Leveraging modern ETL tools also become important since traditional ETL tools make it hard to build data warehouses and data marts fast. ETL automation, creating the right ETL pipelines and factoring in data regulations and compliance demands become key considerations as well.
- Managing Technical Debt
Enterprises need to ensure that their technical debt is under check during the data warehouse modernization process. Procrastination in data warehouse design and coding defects can lead to huge technical debt if not handled in time. The longer these defects are stacked, the higher the technical debt to manage.

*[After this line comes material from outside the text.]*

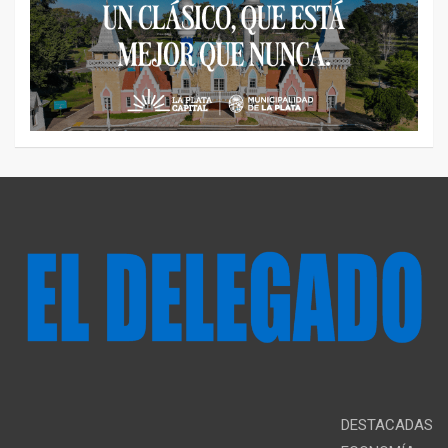
DESTACADAS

Identifying the interdependent workloads at the data level, determining an effective partitioning strategy either by cluster, columns, distributing by keys, etc., or doing the same using the number of buckets are important for the low technical load.
Evaluating the nature of the database storage, and verifying how it’s loaded, processed, and analyzed to optimize schema objects and proper end-to-end Metadata Management are important considerations to ensure low technical debt and optimized data warehouse performance.
In Conclusion
Data warehouse modernization is now critical for growth across any enterprise. However, maturity and expertise in ETL tools and systems, database types, and platform-network mix and experience in identifying methods to standardize data along with knowledge in process optimization and automation are important consideration points. Domain knowledge also comes in handy to ensure all regulatory, compliance, and industry norms are adhered to.
Modern Data Warehouses are the enablers of the modern enterprise which is powered by immense new opportunities brought by big data. The shift towards modernization, however, must take an agile approach instead of the big bang approach. This is because enterprise needs evolve with time and sometimes differ significantly from the initial requirements. An agile approach allows for a more personalized strategy for data warehouse modernization and accounts for important factors such as vertical, industry, and business requirements, and helps businesses manage their modernizing efforts with greater assurance.